TEMPO.CO, Jakarta - Pengusaha garmen di Cina terpaksa menjadi pedagang kaki lima pakaian karena virus corona telah membuat arus kas perusahaan macet dan stok pakaian menumpuk di gudang pabrik garmen miliknya.
Pemilik pabrik garmen di provinsi Guangdong, Huang Weijie, 44 tahun, menjual pakaian di jalan dengan mobilnya.
Sampai musim semi yang lalu, mereka yang beralih menjadi pedagang kaki lima untuk mencari nafkah sebagian besar adalah individu berpenghasilan rendah dan pengangguran. Tetapi karena pandemi telah berdampak pada pesanan ekspor dan penjualan domestik, mengakibatkan puluhan juta lapangan pekerjaan dalam bahaya, bahkan produsen kecil seperti Huang turun ke jalan untuk bertahan hidup.
"Saya berpikir untuk menutup pabrik (untuk selamanya), tetapi dukungan Li Keqiang untuk 'ekonomi pedagang kaki lima' mengilhami saya untuk mencoba cara baru ini." kata Huang, dilansir dari South China Morning Post, 21 Juli 2020.
Petugas manajemen perkotaan, pegawai negeri yang dikenal sebagai Chengguan, ditugaskan untuk mengusir pedagang dari jalanan. Dan pendekatan mereka yang keras sering kali menyebabkan perkelahian, dengan penjaja dipukuli atau barang dagangan mereka dihancurkan.
Tetapi bulan lalu, pemerintah tampaknya beralih sikap selama pandemi virus corona ketika Perdana Menteri Li Keqiang, pemimpin senior kedua Cina, memuji kota Chengdu di provinsi Sichuan karena "menciptakan 100.000 pekerjaan dengan mengizinkan 36.000 kios jalanan".
Namun, ada banyak perlawanan dari kota-kota metropolitan Cina yang lebih besar termasuk Beijing, Shanghai dan Shenzhen, di mana pemerintah setempat mengatakan ekonomi pedagang kaki lima tidak sesuai dengan rencana mereka.
Dengan dukungan Li Keqiang ini, Huang telah mengunjungi berbagai klaster kios di seberang Delta Sungai Pearl.
Berbeda dengan pedagang asongan yang menganggur, yang hanya memiliki sarana untuk mendirikan kios jalanan, Huang mengendarai Toyota putih, dengan terpal di bagasi dan berbagai pakaian berwarna-warni memenuhi mobil.

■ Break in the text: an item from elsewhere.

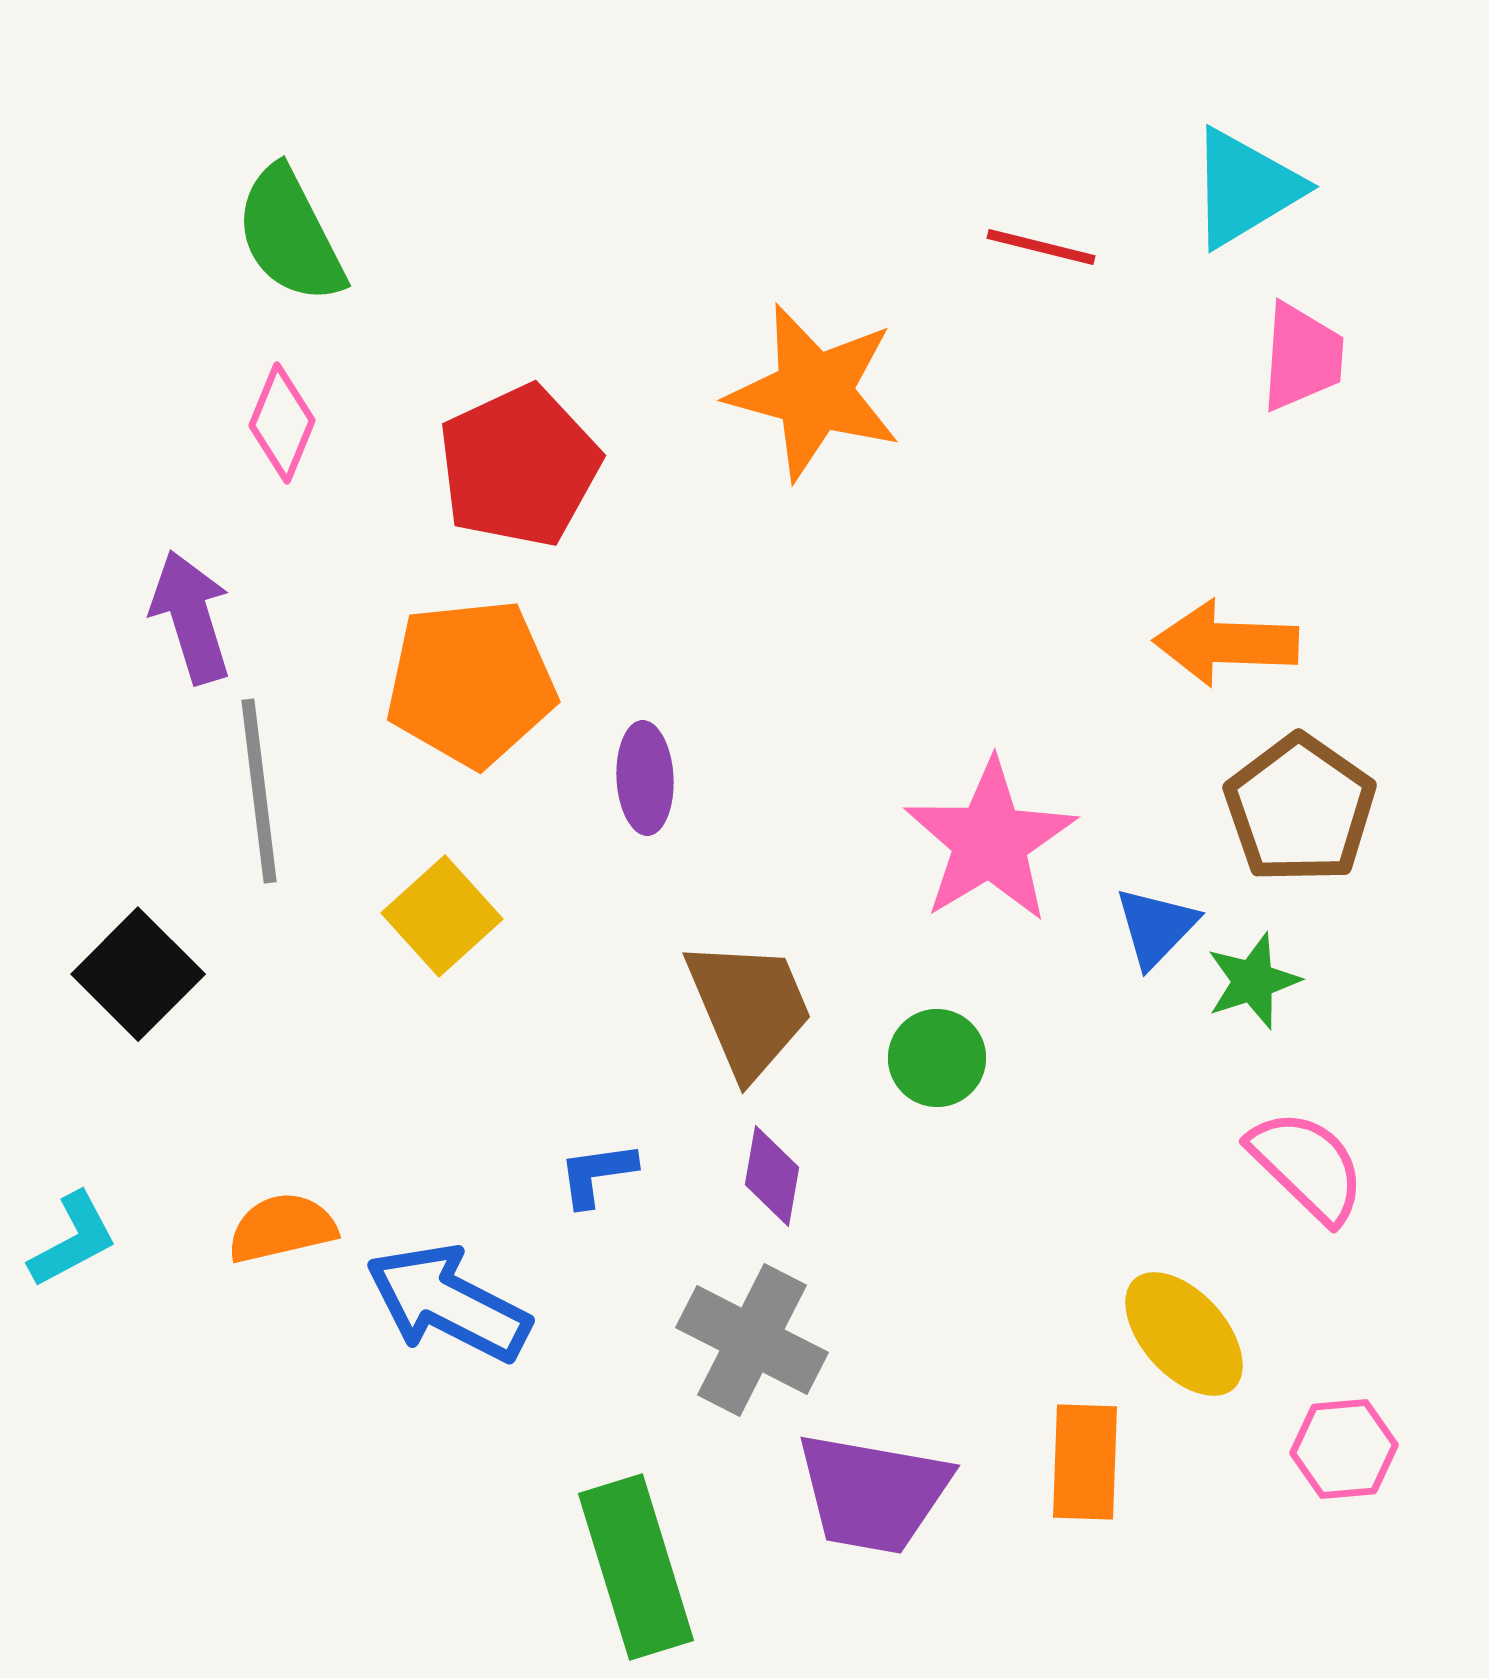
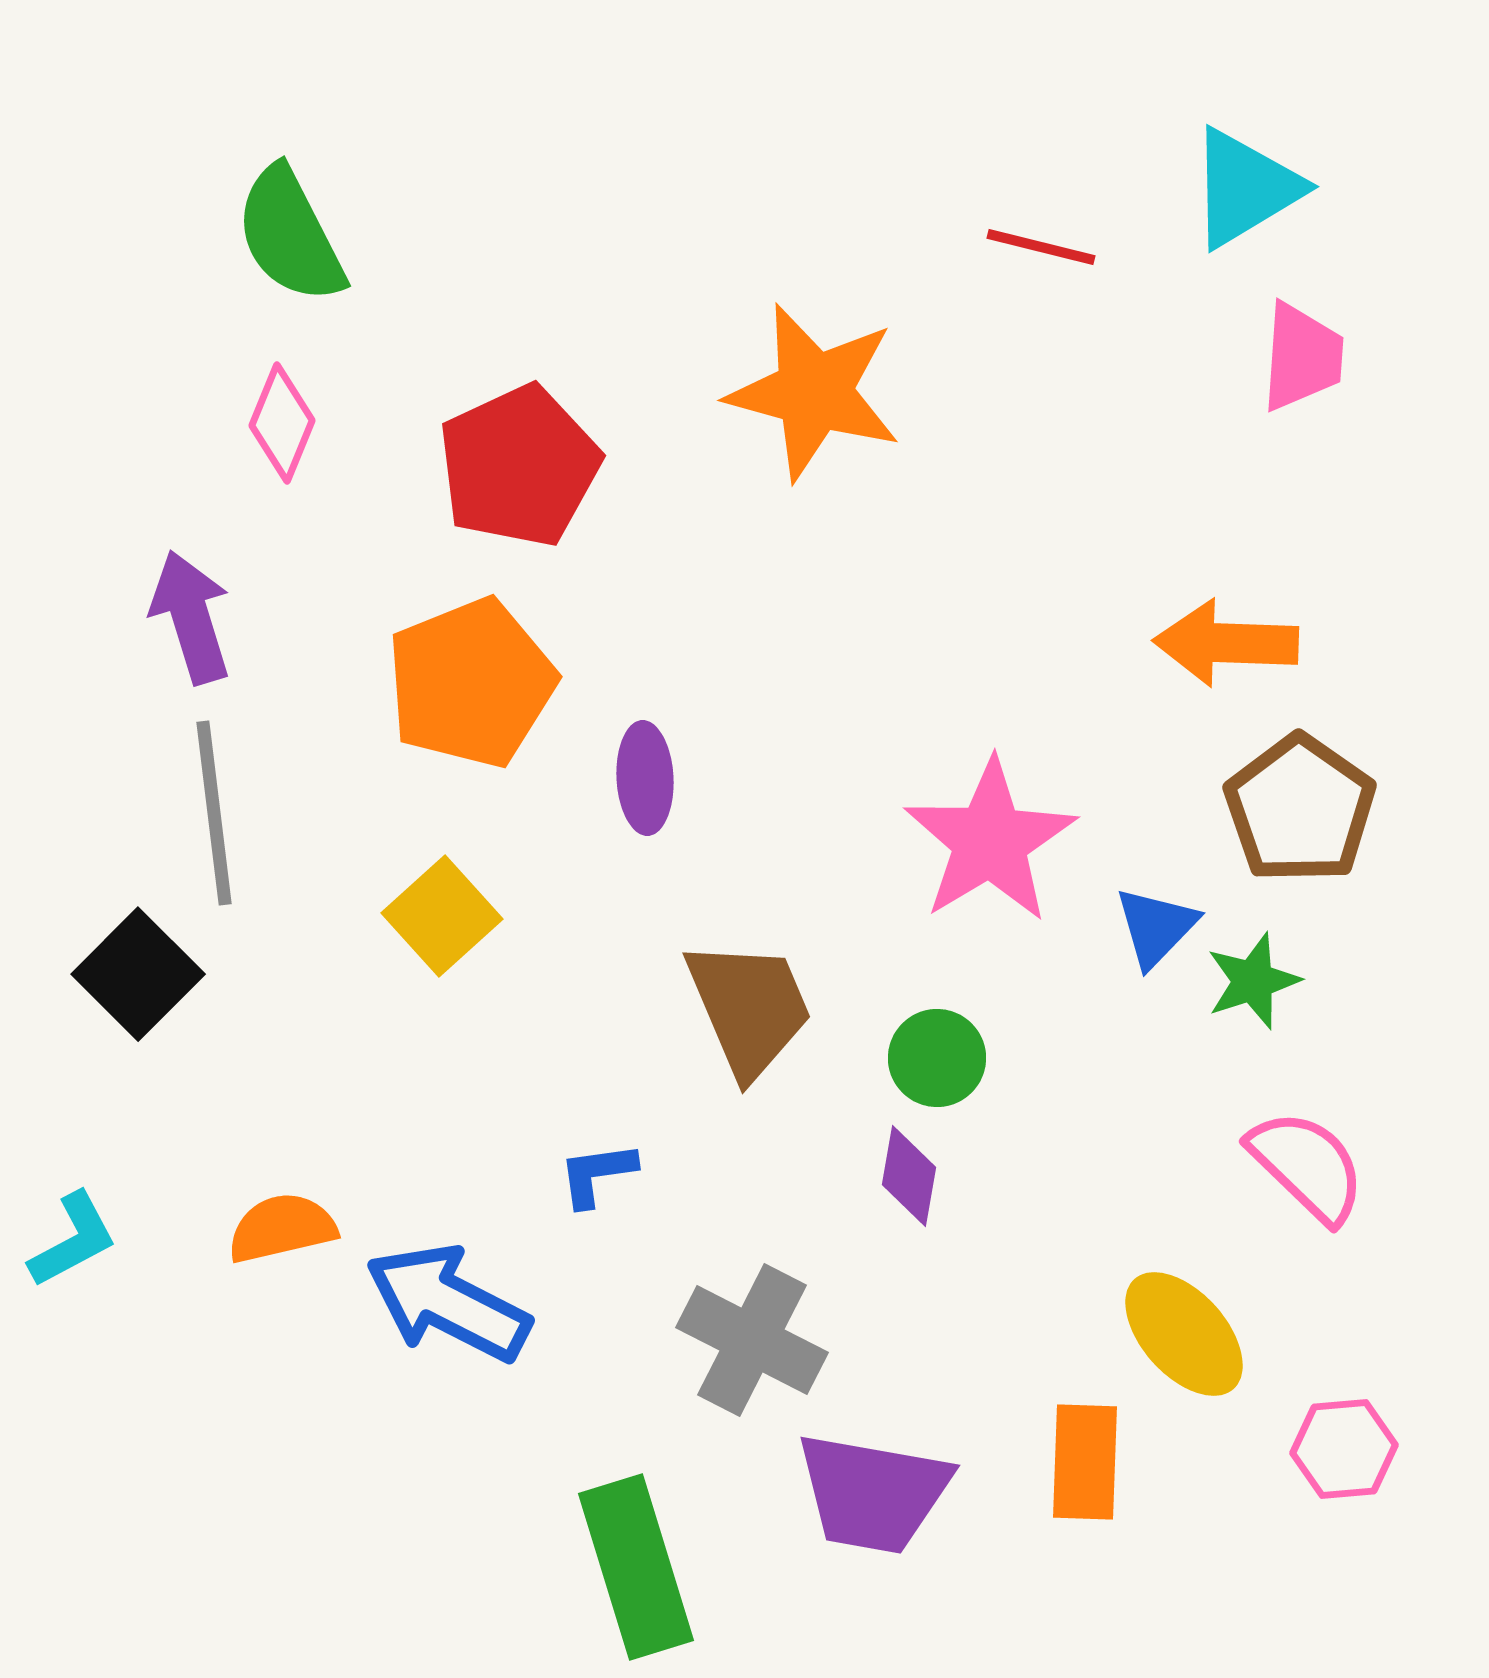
orange pentagon: rotated 16 degrees counterclockwise
gray line: moved 45 px left, 22 px down
purple diamond: moved 137 px right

Dia membayar sewa untuk mendirikan sebuah kios di berbagai lingkungan di Guangzhou, ibu kota Guangdong, kemudian pindah ke Foshan seminggu kemudian, dan kemudian ke kota-kota regional lainnya seperti Dongguan dan Zhongshan.
Tetapi Huang mengakui sulit untuk mendirikan kios di pusat-pusat komersial kota-kota besar Guangdong seperti Guangzhou, Dongguan dan Shenzhen. Klaster kios umumnya ditemukan di kecamatan kota atau kota kecil di sekitar kawasan industri dan pabrik.
Huang telah menjalankan pabriknya lebih dari sepuluh tahun, tetapi wabah mengakibatkan persediaan produksi garmen di pabriknya menumpuk dan tidak terjual.
"Saya memiliki puluhan ribu pakaian, yang semuanya telah disimpan sejak akhir tahun lalu," kata Huang.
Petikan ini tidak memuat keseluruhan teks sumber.